The post-pandemic reset of the workplace gives us a great chance to abandon outdated working practices and revolutionise how we work, writes Gary Bolles.

As we emerge from the global pandemic into what is likely the next industrial revolution, it's clear that our workplaces haven't fully recovered from the first. Humans are not machines, and shouldn't be treated as such. Yet the pre-pandemic modern workplace had numerous holdover practices from the factories of Olde England, and by far the most prevalent was the persistence of the toxic manager.

In the UK alone, nearly two million people have left their jobs since the first wave of the pandemic, with many citing a rotten manager and an unfriendly workplace as their main motivation. In fact, in GoodHire's recent Horrible Bosses survey, 83 per cent said they'd be just fine without a manager, and about the same percentage said they might quit simply because of a bad manager. And a CultureX study illustrated how managers can be a primary source of toxicity in the workplace – and a toxic corporate culture is the number one cause of employee attrition.

We have a historic opportunity to rebuild workplace culture. It's time to scrap the rigid, top-down hierarchy that has plagued organisations since the first industrial revolution. As many around the world start envisioning the post-pandemic workplace, we must adopt a fluid, horizontal 'network' style of managing that can help to attract and retain workers, and finally build a human-centric work environment that is fit for the 21st century.

In every era, there have been rules defining when, where, why, how, and with whom we work. Industrial-age workers were expected to endure long hours in dirty and dangerous conditions, often for very little pay. People were invariably treated like the machines they tended. They took orders from foremen, floor managers, and shift supervisors in a top-down hierarchical structure, and those shop bosses doled out good shifts and back-breaking work in their fiefdoms as they saw fit.

This employee-as-asset mindset has permeated much of work today. Few organisations had pre-pandemic work-from-home policies simply due to a lack of trust by managers, resulting in "management by surveillance": if you can't see someone working, they must not be. Though many of us have for years urged systemic changes to make companies both more inclusive and competitive in the information age, those who led organisations felt little urgency to implement more human-centric policies. Then along came a virus.

In response to the Great Reset of the global pandemic, layoffs in the UK reached unprecedented levels overnight, with 7.6 million jobs being put at risk as a result of the pandemic. That was followed by more people re-joining the workforce faster than during any recession in modern history, with unemployment dropping to 4.1 per cent.
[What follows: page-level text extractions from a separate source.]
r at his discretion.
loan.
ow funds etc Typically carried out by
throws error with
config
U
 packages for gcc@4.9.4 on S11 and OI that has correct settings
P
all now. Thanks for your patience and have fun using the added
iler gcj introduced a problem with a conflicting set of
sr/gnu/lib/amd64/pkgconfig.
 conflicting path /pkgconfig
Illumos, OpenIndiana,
There has never been such a seismic shift in such a short period of time in the history of modern work in the UK. But that also created a dramatic mismatch, with vacancies rising to a record level of 1,172,000 between August and October 2021.

That mismatch increasingly puts the worker in the driver's seat. As employers scramble to attract and retain talent while they re-envision what the workplace might become, many are coming to realise that the hierarchical systems, rigid work roles, and manager fiefdoms of the past won't draw or keep newly-empowered workers. In a twist of irony, the global pandemic has done more to erode corporate feudalism than decades of management consultants, and command-and-control management is at risk of becoming as much a relic as the creaky machinery of the first industrial wave.

The new system of guiding work in the post-pandemic organisation looks less like a pyramid, and far more like a network. In this fluid model of work, workers are no longer the unthinking "hired hands" of the industrial age. Instead, workers and teams need to be empowered with the agency to find and solve problems – without the intervention of, or necessarily even the knowledge of, those who lead the organisation. Companies must embrace project-, problem-, and team-centric work. Human skills must become an enterprise resource. And those who lead organisations must continually reward innovative approaches to create value for the organisation's stakeholders.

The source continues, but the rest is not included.